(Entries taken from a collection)
-=-=-=-=-

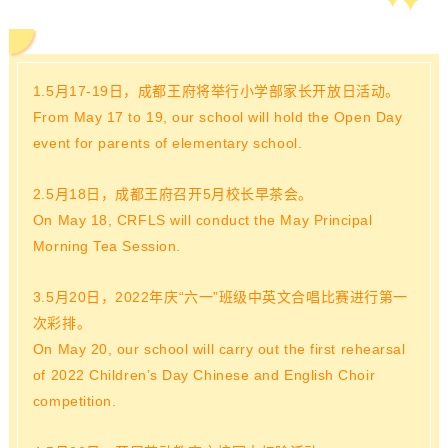
1.5月17-19日，成都王府将举行小学部家长开放日活动。
From May 17 to 19, our school will hold the Open Day
event for parents of elementary school.
2.
5月18日，成都王府召开5月校长早茶会
。
On May 18, CRFLS will conduct the May Principal
Morning Tea Session.
3.5月20日，2022年庆“六一”班级中英文合唱比赛进行第一
次彩排。
On May 20, our school will carry out the first rehearsal
of 2022 Children’s Day Chinese and English Choir
competition.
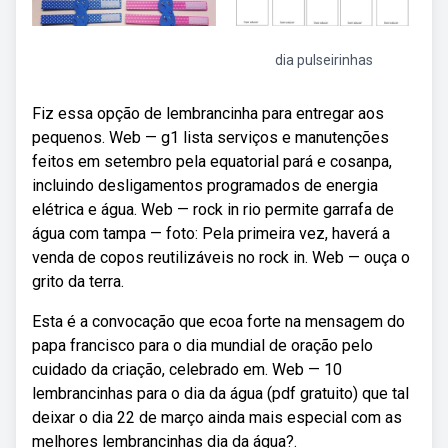
dia pulseirinhas
Fiz essa opção de lembrancinha para entregar aos
pequenos. Web — g1 lista serviços e manutenções
feitos em setembro pela equatorial pará e cosanpa,
incluindo desligamentos programados de energia
elétrica e água. Web — rock in rio permite garrafa de
água com tampa — foto: Pela primeira vez, haverá a
venda de copos reutilizáveis no rock in. Web — ouça o
grito da terra.
Esta é a convocação que ecoa forte na mensagem do
papa francisco para o dia mundial de oração pelo
cuidado da criação, celebrado em. Web — 10
lembrancinhas para o dia da água (pdf gratuito) que tal
deixar o dia 22 de março ainda mais especial com as
melhores lembrancinhas dia da água?.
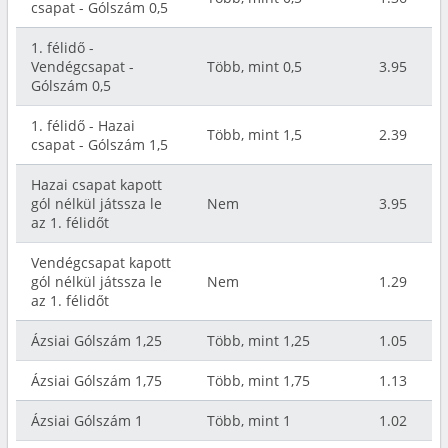
csapat - Gólszám 0,5
1. félidő -
Vendégcsapat -
Több, mint 0,5
3.95
Gólszám 0,5
1. félidő - Hazai
Több, mint 1,5
2.39
csapat - Gólszám 1,5
Hazai csapat kapott
gól nélkül játssza le
Nem
3.95
az 1. félidőt
Vendégcsapat kapott
gól nélkül játssza le
Nem
1.29
az 1. félidőt
Ázsiai Gólszám 1,25
Több, mint 1,25
1.05
Ázsiai Gólszám 1,75
Több, mint 1,75
1.13
Ázsiai Gólszám 1
Több, mint 1
1.02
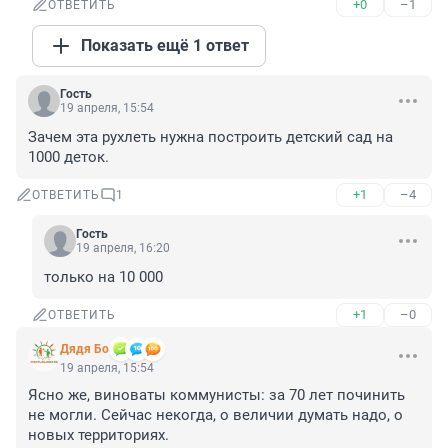
+0
–1
ОТВЕТИТЬ
Показать ещё 1 ответ
Гость
19 апреля, 15:54
Зачем эта рухлеть нужна построить детский сад на 
1000 деток.
+1
–4
ОТВЕТИТЬ
1
Гость
19 апреля, 16:20
только на 10 000
+1
–0
ОТВЕТИТЬ
Дядя Бо
19 апреля, 15:54
Ясно же, виноваты коммунисты: за 70 лет починить 
не могли. Сейчас некогда, о величии думать надо, о 
новых территориях.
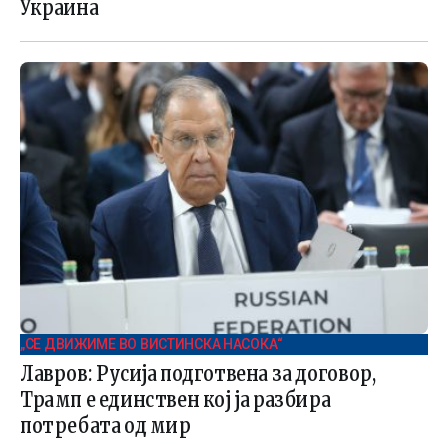
Украина
„СЕ ДВИЖИМЕ ВО ВИСТИНСКА НАСОКА“
Лавров: Русија подготвена за договор,
Трамп е единствен кој ја разбира
потребата од мир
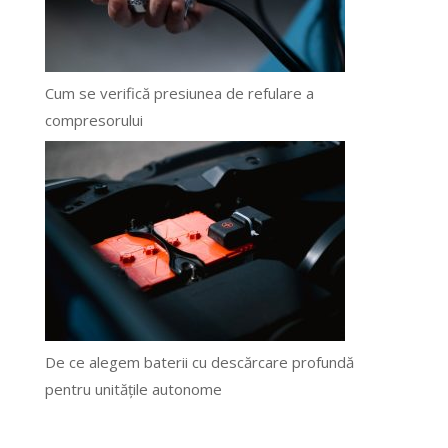
Cum se verifică presiunea de refulare a
compresorului
De ce alegem baterii cu descărcare profundă
pentru unitățile autonome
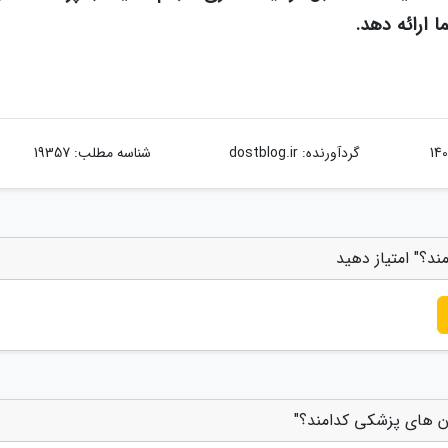
ا ارائه دهد.
گردآورنده:
dostblog.ir
شناسه مطلب: 19357
د؟" امتیاز دهید
ان های پزشکی کدامند؟"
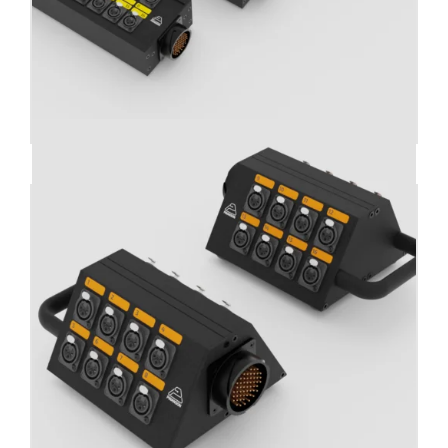
Stage box audio formato CAT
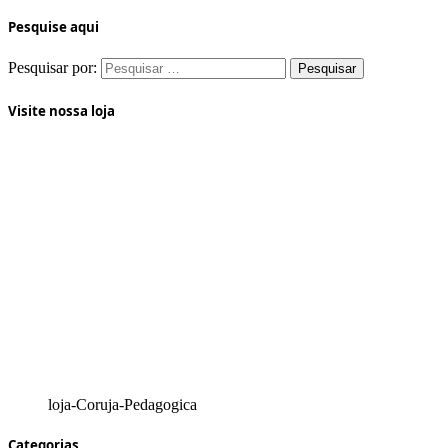
Pesquise aqui
Pesquisar por:
Visite nossa loja
loja-Coruja-Pedagogica
Categorias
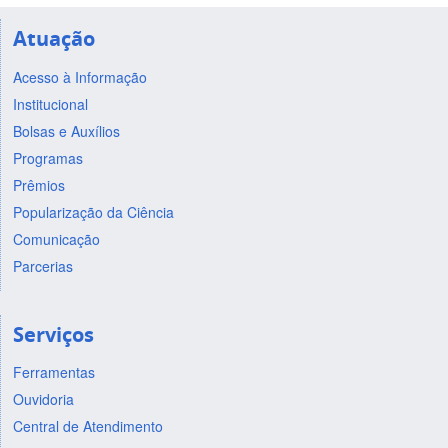
Atuação
Acesso à Informação
Institucional
Bolsas e Auxílios
Programas
Prêmios
Popularização da Ciência
Comunicação
Parcerias
Serviços
Ferramentas
Ouvidoria
Central de Atendimento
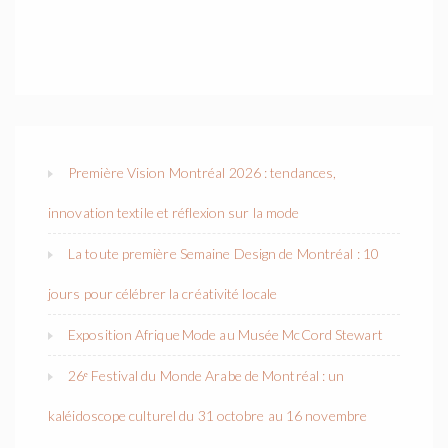
Première Vision Montréal 2026 : tendances,
innovation textile et réflexion sur la mode
La toute première Semaine Design de Montréal : 10
jours pour célébrer la créativité locale
Exposition Afrique Mode au Musée McCord Stewart
26ᵉ Festival du Monde Arabe de Montréal : un
kaléidoscope culturel du 31 octobre au 16 novembre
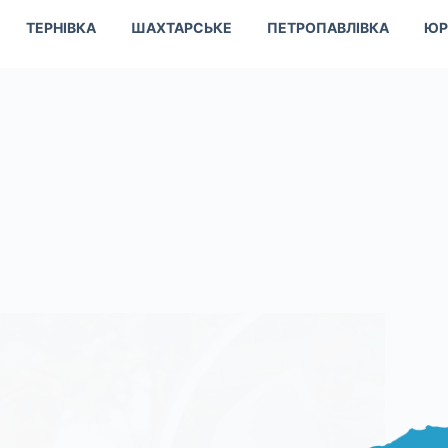
ТЕРНІВКА
ШАХТАРСЬКЕ
ПЕТРОПАВЛІВКА
ЮР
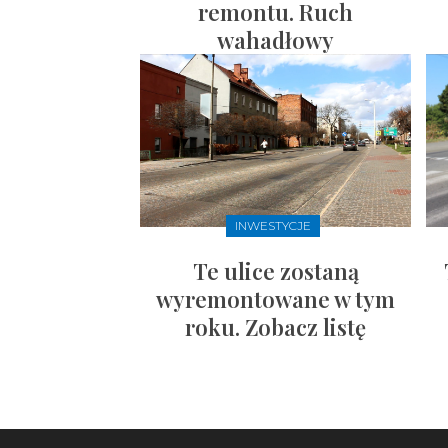
remontu. Ruch
wahadłowy
INWESTYCJE
Te ulice zostaną
wyremontowane w tym
roku. Zobacz listę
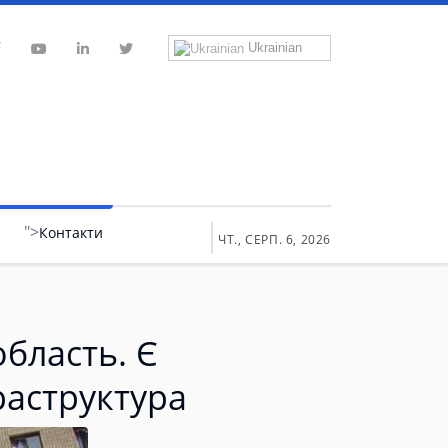
Ukrainian
">
Контакти
ЧТ., СЕРП. 6, 2026
область. Є
раструктура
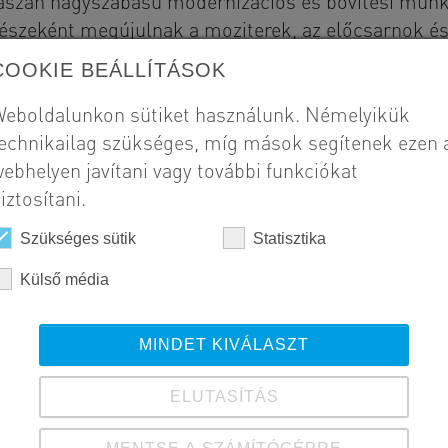
vaszán nagyszabású modernizációs és bővítési munk
részeként megújulnak a moziterek, az előcsarnok és
bowlingpálya és kibővül családi élményzóna is. Cél
COOKIE BEÁLLÍTÁSOK
ebb szórakoztató központjaként működjön.
eboldalunkon sütiket használunk. Némelyikük
echnikailag szükséges, míg mások segítenek ezen 
Szál
ebhelyen javítani vagy további funkciókat
MF
iztosítani.
Meg
Szükséges sütik
Statisztika
Si
Külső média
Kivi
20
MINDET KIVÁLASZT
ELUTASÍTÁS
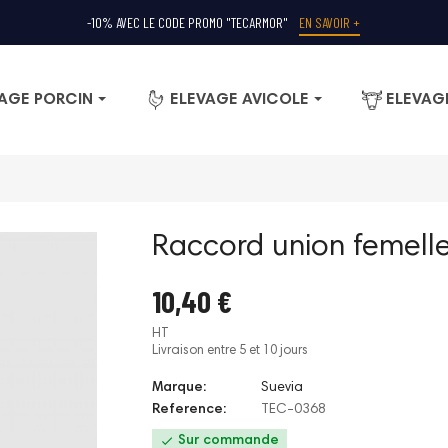
-10% AVEC LE CODE PROMO "TECARMOR"
EN SAVOIR +
AGE PORCIN
ELEVAGE AVICOLE
ELEVAG
Raccord union femell
10,40 €
HT
Livraison entre 5 et 10 jours
Marque:
Suevia
Reference:
TEC-0368

Sur commande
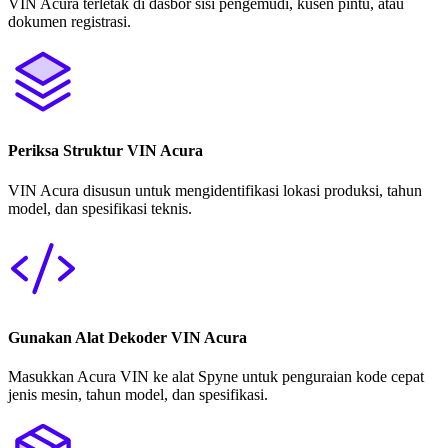
VIN Acura terletak di dasbor sisi pengemudi, kusen pintu, atau
dokumen registrasi.
Periksa Struktur VIN Acura
VIN Acura disusun untuk mengidentifikasi lokasi produksi, tahun
model, dan spesifikasi teknis.
Gunakan Alat Dekoder VIN Acura
Masukkan Acura VIN ke alat Spyne untuk penguraian kode cepat
jenis mesin, tahun model, dan spesifikasi.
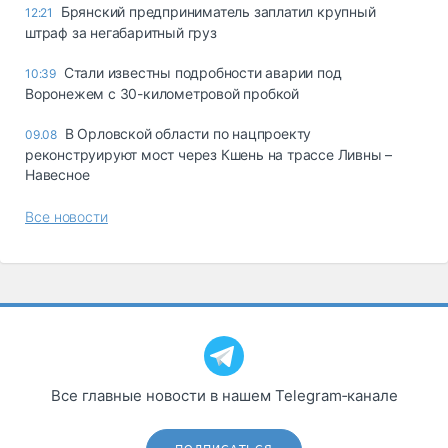
Брянский предприниматель заплатил крупный
12:21
штраф за негабаритный груз
Стали известны подробности аварии под
10:39
Воронежем с 30-километровой пробкой
В Орловской области по нацпроекту
09.08
реконструируют мост через Кшень на трассе Ливны –
Навесное
Все новости
Все главные новости в нашем Telegram‑канале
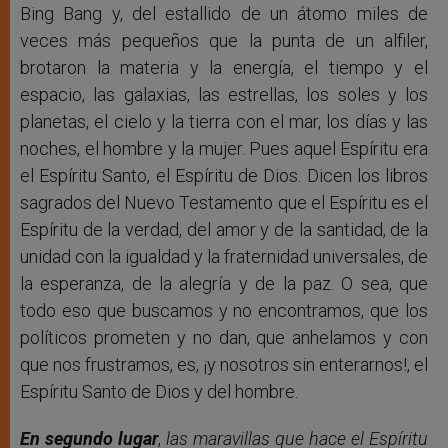
Bing Bang y, del estallido de un átomo miles de
veces más pequeños que la punta de un alfiler,
brotaron la materia y la energía, el tiempo y el
espacio, las galaxias, las estrellas, los soles y los
planetas, el cielo y la tierra con el mar, los días y las
noches, el hombre y la mujer. Pues aquel Espíritu era
el Espíritu Santo, el Espíritu de Dios. Dicen los libros
sagrados del Nuevo Testamento que el Espíritu es el
Espíritu de la verdad, del amor y de la santidad, de la
unidad con la igualdad y la fraternidad universales, de
la esperanza, de la alegría y de la paz. O sea, que
todo eso que buscamos y no encontramos, que los
políticos prometen y no dan, que anhelamos y con
que nos frustramos, es, ¡y nosotros sin enterarnos!, el
Espíritu Santo de Dios y del hombre.
En segundo lugar
,
las maravillas que hace el Espíritu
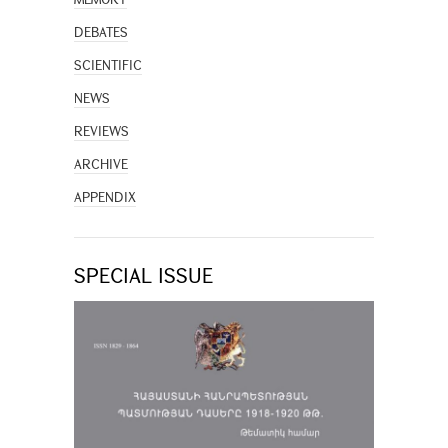
DEBATES
SCIENTIFIC
NEWS
REVIEWS
ARCHIVE
APPENDIX
SPECIAL ISSUE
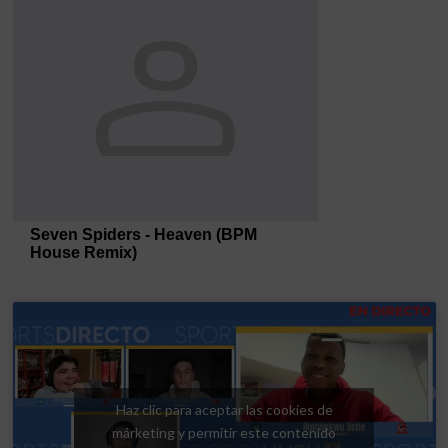
Haz clic para aceptar las cookies de
márketing y permitir este contenido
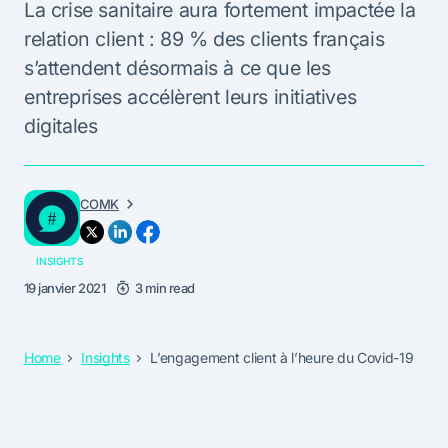
La crise sanitaire aura fortement impactée la
relation client : 89 % des clients français
s’attendent désormais à ce que les
entreprises accélèrent leurs initiatives
digitales
COMK
INSIGHTS
19 janvier 2021
3 min read
Home
Insights
L’engagement client à l’heure du Covid-19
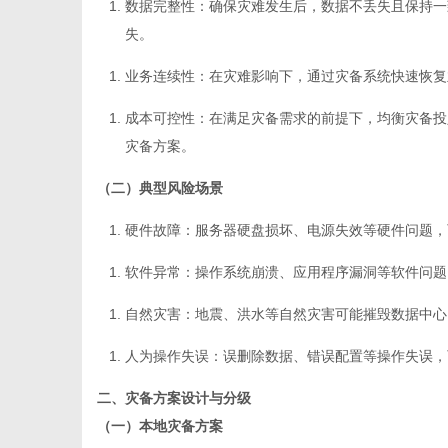
数据完整性
：确保灾难发生后，数据不丢失且保持一
失。
业务连续性
：在灾难影响下，通过灾备系统快速恢复
成本可控性
：在满足灾备需求的前提下，均衡灾备投
网
灾备方案。
（二）典型风险场景
硬件故障
：服务器硬盘损坏、电源失效等硬件问题，
软件异常
：操作系统崩溃、应用程序漏洞等软件问题
自然灾害
：地震、洪水等自然灾害可能摧毁数据中心
人为操作失误
：误删除数据、错误配置等操作失误，
二、灾备方案设计与分级
（一）本地灾备方案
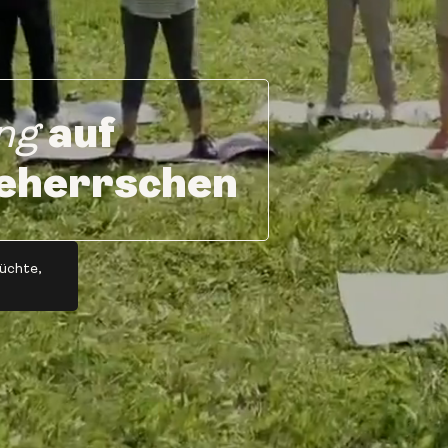
auf
ng
 beherrschen
rüchte,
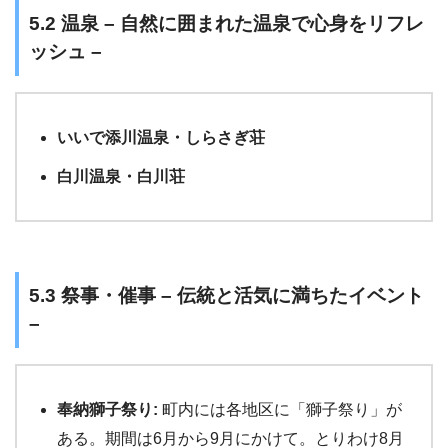
5.2 温泉 – 自然に囲まれた温泉で心身をリフレ
ッシュ –
いいで添川温泉・しらさぎ荘
白川温泉・白川荘
5.3 祭事・催事 – 伝統と活気に満ちたイベント
–
奉納獅子祭り:
町内には各地区に「獅子祭り」が
ある。期間は6月から9月にかけて。とりわけ8月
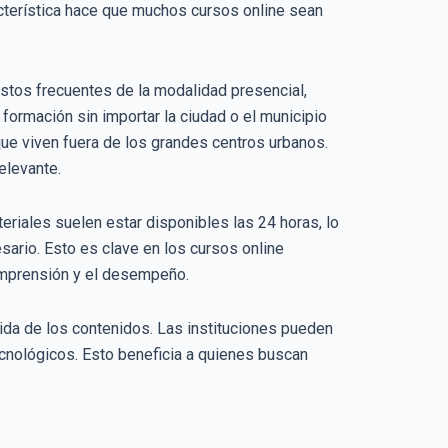
acterística hace que muchos cursos online sean
stos frecuentes de la modalidad presencial,
formación sin importar la ciudad o el municipio
ue viven fuera de los grandes centros urbanos.
elevante.
eriales suelen estar disponibles las 24 horas, lo
sario. Esto es clave en los cursos online
comprensión y el desempeño.
ida de los contenidos. Las instituciones pueden
cnológicos. Esto beneficia a quienes buscan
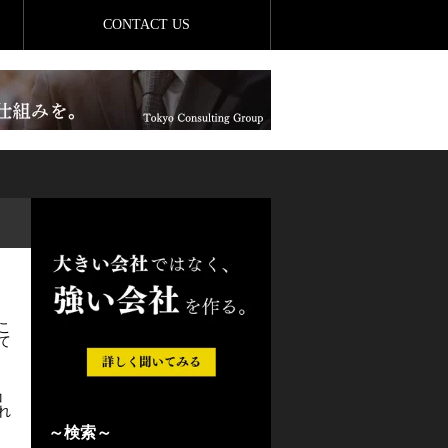
CONTACT US
こ
て
コ
れ
～検索～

-=-=-=-=-

TASK
Examine each line of the records above and tally those with the string "Dios". State the total alone.

WRITTEN SOLUTION
2